* _WORK INSTRUCTION_:
From the first line to the last, return the data exactly, with no pictures.

* _GIVEN MATERIAL_:
== Segment start ==

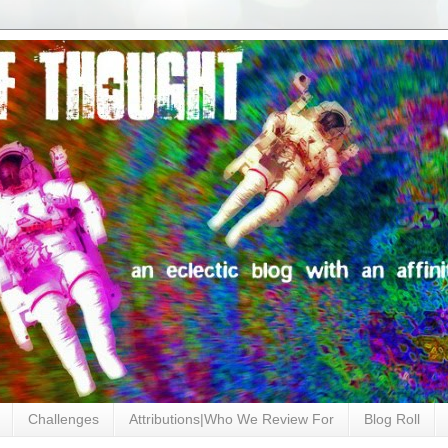
Challenges
Attributions|Who We Review For
Blog Roll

== Segment end ==

* _EXPECTED ANSWER_:
Challenges
Attributions|Who We Review For
Blog Roll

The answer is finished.